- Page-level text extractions
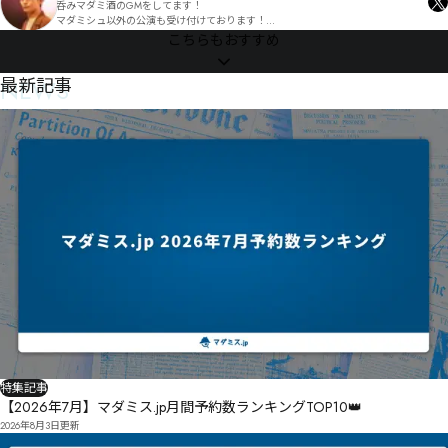
呑みマダミ酒のGMをしてます！

マダミシュ以外の公演も受け付けております！

声の大きさが自慢です！
こちらもおすすめ
NEWS
最新記事
特集記事
【2026年7月】マダミス.jp月間予約数ランキングTOP10👑
2026年8月3日
更新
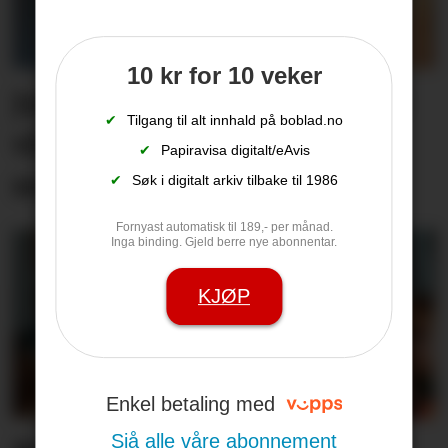
10 kr for 10 veker
Jublar for filmen som alle
✔
Tilgang til alt innhald på boblad.no
vil sjå: – Har redda
✔
Papiravisa digitalt/eAvis
sommaren
✔
Søk i digitalt arkiv tilbake til 1986
Fornyast automatisk til 189,- per månad.
Inga binding. Gjeld berre nye abonnentar.
KJØP
Enkel betaling med
Sjå alle våre abonnement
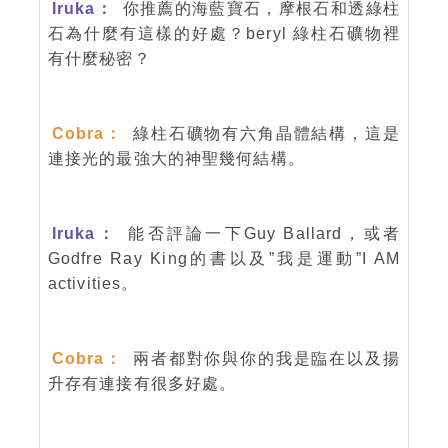
Iruka：
你推薦的海藍寶石，摩根石和透綠柱
石為什麼有這樣的好處？beryl 綠柱石礦物裡
有什麼秘密？
Cobra：
綠柱石礦物有六角晶體結構，這是
連接光的最強大的神聖幾何結構。
Iruka：
能否評論一下Guy Ballard，或者
Godfre Ray King的書以及”我是運動”I AM
activities。
Cobra：
兩者都對你與你的我是臨在以及揚
升存有連接有很多好處。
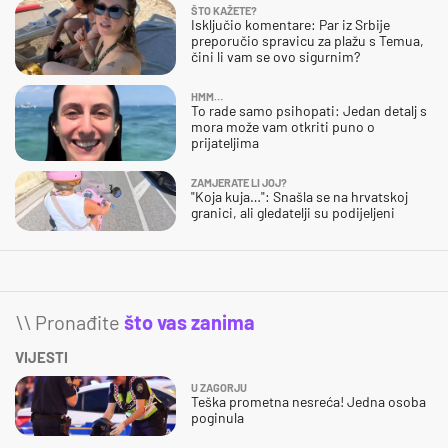
ŠTO KAŽETE?
Isključio komentare: Par iz Srbije
preporučio spravicu za plažu s Temua,
čini li vam se ovo sigurnim?
HMM…
To rade samo psihopati: Jedan detalj s
mora može vam otkriti puno o
prijateljima
ZAMJERATE LI JOJ?
"Koja kuja…": Snašla se na hrvatskoj
granici, ali gledatelji su podijeljeni
\\ Pronađite
što vas zanima
VIJESTI
U ZAGORJU
Teška prometna nesreća! Jedna osoba
poginula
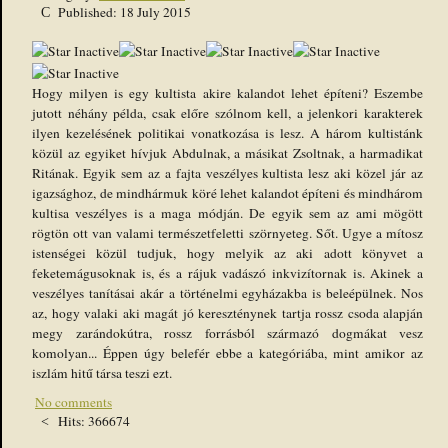
Published: 18 July 2015
Hogy milyen is egy kultista akire kalandot lehet építeni? Eszembe
jutott néhány példa, csak előre szólnom kell, a jelenkori karakterek
ilyen kezelésének politikai vonatkozása is lesz. A három kultistánk
közül az egyiket hívjuk Abdulnak, a másikat Zsoltnak, a harmadikat
Ritának. Egyik sem az a fajta veszélyes kultista lesz aki közel jár az
igazsághoz, de mindhármuk köré lehet kalandot építeni és mindhárom
kultisa veszélyes is a maga módján. De egyik sem az ami mögött
rögtön ott van valami természetfeletti szörnyeteg. Sőt. Ugye a mítosz
istenségei közül tudjuk, hogy melyik az aki adott könyvet a
feketemágusoknak is, és a rájuk vadászó inkvizítornak is. Akinek a
veszélyes tanításai akár a történelmi egyházakba is beleépülnek. Nos
az, hogy valaki aki magát jó kereszténynek tartja rossz csoda alapján
megy zarándokútra, rossz forrásból származó dogmákat vesz
komolyan... Éppen úgy belefér ebbe a kategóriába, mint amikor az
iszlám hitű társa teszi ezt.
No comments
Hits: 366674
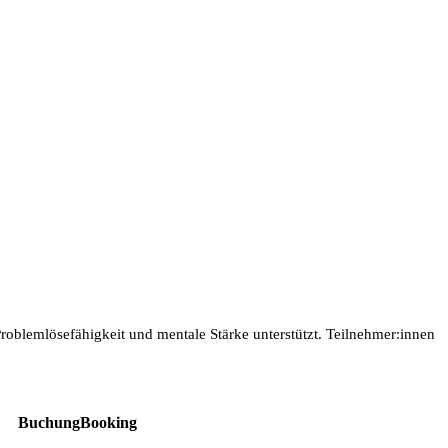
roblemlösefähigkeit und mentale Stärke unterstützt. Teilnehmer:innen
Buchung
Booking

- Task requirements
Pictures in the records above are to be left out of an otherwise exact copy.

- Written answer
呑みマダミ酒のGMをしてます！

マダミシュ以外の公演も受け付けております！

声の大きさが自慢です！
こちらもおすすめ
NEWS
最新記事
特集記事
【2026年7月】マダミス.jp月間予約数ランキングTOP10👑
2026年8月3日
更新
10 kr for 10 veker
Jublar for filmen som alle
✔
Tilgang til alt innhald på boblad.no
vil sjå: – Har redda
✔
Papiravisa digitalt/eAvis
sommaren
✔
Søk i digitalt arkiv tilbake til 1986
Fornyast automatisk til 189,- per månad.
Inga binding. Gjeld berre nye abonnentar.
KJØP
Enkel betaling med
Sjå alle våre abonnement
Iruka：
你推薦的海藍寶石，摩根石和透綠柱
石為什麼有這樣的好處？beryl 綠柱石礦物裡
有什麼秘密？
Cobra：
綠柱石礦物有六角晶體結構，這是
連接光的最強大的神聖幾何結構。
Iruka：
能否評論一下Guy Ballard，或者
Godfre Ray King的書以及”我是運動”I AM
activities。
Cobra：
兩者都對你與你的我是臨在以及揚
升存有連接有很多好處。
ŠTO KAŽETE?
Isključio komentare: Par iz Srbije
preporučio spravicu za plažu s Temua,
čini li vam se ovo sigurnim?
HMM…
To rade samo psihopati: Jedan detalj s
mora može vam otkriti puno o
prijateljima
ZAMJERATE LI JOJ?
"Koja kuja…": Snašla se na hrvatskoj
granici, ali gledatelji su podijeljeni
\\ Pronađite
što vas zanima
VIJESTI
U ZAGORJU
Teška prometna nesreća! Jedna osoba
poginula
Published: 18 July 2015
Hogy milyen is egy kultista akire kalandot lehet építeni? Eszembe
jutott néhány példa, csak előre szólnom kell, a jelenkori karakterek
ilyen kezelésének politikai vonatkozása is lesz. A három kultistánk
közül az egyiket hívjuk Abdulnak, a másikat Zsoltnak, a harmadikat
Ritának. Egyik sem az a fajta veszélyes kultista lesz aki közel jár az
igazsághoz, de mindhármuk köré lehet kalandot építeni és mindhárom
kultisa veszélyes is a maga módján. De egyik sem az ami mögött
rögtön ott van valami természetfeletti szörnyeteg. Sőt. Ugye a mítosz
istenségei közül tudjuk, hogy melyik az aki adott könyvet a
feketemágusoknak is, és a rájuk vadászó inkvizítornak is. Akinek a
veszélyes tanításai akár a történelmi egyházakba is beleépülnek. Nos
az, hogy valaki aki magát jó kereszténynek tartja rossz csoda alapján
megy zarándokútra, rossz forrásból származó dogmákat vesz
komolyan... Éppen úgy belefér ebbe a kategóriába, mint amikor az
iszlám hitű társa teszi ezt.
No comments
Hits: 366674
roblemlösefähigkeit und mentale Stärke unterstützt. Teilnehmer:innen
Buchung
Booking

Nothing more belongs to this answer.